Effects of 4-Week Inspiratory Muscle Training on Sport Performance in College 800-Meter Track Runners
Background and objectives: Respiratory muscle fatigue is one of the important factors limiting sports performance due to the metaboreflex. This reflex will cause a decrease in blood flow to the extremities and accelerate exercising limb fatigue. Previous studies found that inspiratory muscle training (IMT) can effectively enhance the respiratory muscle endurance and reduce fatigue during long-duration exercise or aerobic exercise, thereby enhancing athletic performance. However, the mechanism between inspiratory muscle strength, change of limb blood flow and sports performance still requires investigation, especially in short-duration exercise, anaerobic or both aerobic and anaerobic exercise. The purpose of this study was to investigate the effects of 4-week inspiratory muscle training on respiratory muscle strength, limb blood flow change rate and sports performance in recreational 800-m college runners.

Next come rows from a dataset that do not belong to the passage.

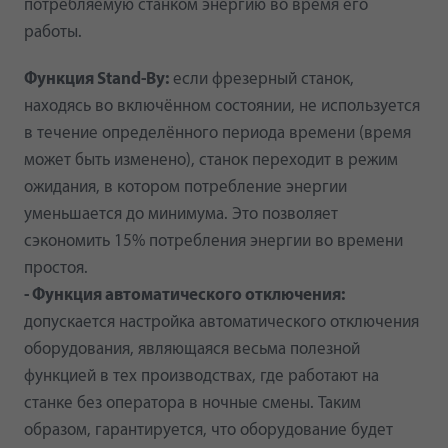
потребляемую станком энергию во время его
работы.
Функция Stand-By:
если фрезерный станок,
находясь во включённом состоянии, не используется
в течение определённого периода времени (время
может быть изменено), станок переходит в режим
ожидания, в котором потребление энергии
уменьшается до минимума. Это позволяет
сэкономить 15% потребления энергии во времени
простоя.
- Функция автоматического отключения:
допускается настройка автоматического отключения
оборудования, являющаяся весьма полезной
функцией в тех производствах, где работают на
станке без оператора в ночные смены. Таким
образом, гарантируется, что оборудование будет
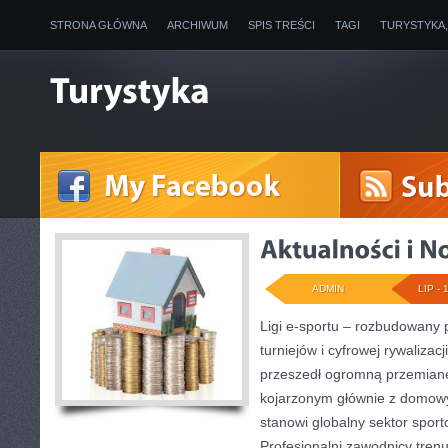
STRONA GŁÓWNA
ARCHIWUM
SPIS TREŚCI
TAGI
TURYSTYKA
ADMIN
LIP - 
Ligi e-sportu – rozbudowany 
turniejów i cyfrowej rywalizacj
przeszedł ogromną przemianę
kojarzonym głównie z domow
stanowi globalny sektor spor
Profesjonalni zawodnicy tren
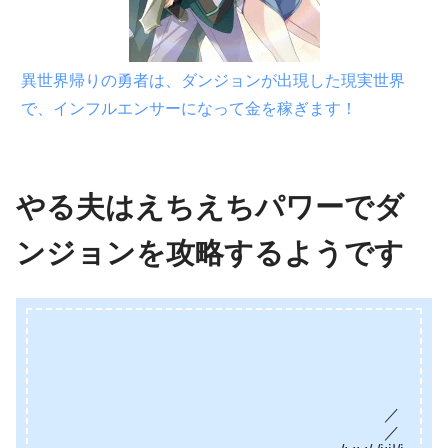
異世界帰りの勇者は、ダンジョンが出現した現実世界
で、インフルエンサーになって金を稼ぎます！
やる夫はえちえちパワーでダ
ンジョンを攻略するようです
/| 
— /:i:|――-ミ
／…⌒＼:/:i:i:i|:.::/|:.::.:
／ :.::.::.:/|:.:/:i:i:i:i:|:/:i:|:.:/:i:
／ :.:.:/|:.:/:i:|/:i:i:i:ｉ:ｉ:/:ｉ:ｉ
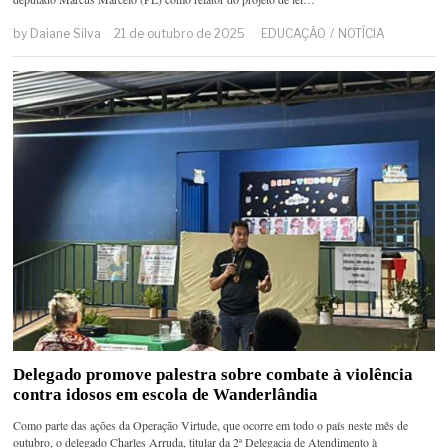
by
Daiane Silva
21 de outubro de 2025
EDUCAÇÃO
/
NOTÍCIA
Delegado promove palestra sobre combate à violência
contra idosos em escola de Wanderlândia
Como parte das ações da Operação Virtude, que ocorre em todo o país neste mês de
outubro, o delegado Charles Arruda, titular da 2ª Delegacia de Atendimento à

Materials and Methods: Twenty healthy 800-m college runners randomized into the IMT group (11 subjects) and control group (9 subjects). IMT consisted of 30 inspiratory efforts twice daily, 5 days a week, with intensity at 50%, 60%, 70% and 80% of maximum inspiratory pressure (MIP) for 4 weeks, while a control group kept 50% of MIP for 4 weeks. An 800-m trial test, limb blood flow change rate by using Impedance Plethysmography, and MIP were as the outcome measured variables and be evaluated. All measured variables were assessed before and after 4-week IMT training. Two-way ANOVA was conducted for statistical analysis. Results: The results showed significantly interaction between groups and pre-posttest. IMT group significantly decreased limb blood flow change rate from 19.91 ± 11.65% to 9.63 ± 7.62% after received the IMT training program (p < 0.05). The MIP significantly improved from 112.95 ± 27.13 cmH2O to 131.09 ± 28.20 cm H2O in IMT group, and the 800-m trial test also shorted the running time from 162.97 ± 24.96 s to 156.75 ± 20.73 s. But the control group no significantly changed in MIP and 800-m trial test. Conclusions: Our results indicated that the 4-week IMT training (twice a day, 5 days a week) significantly improves participants’ inspiratory muscle strength, 800-m running performance and decreases the limb blood flow change rate.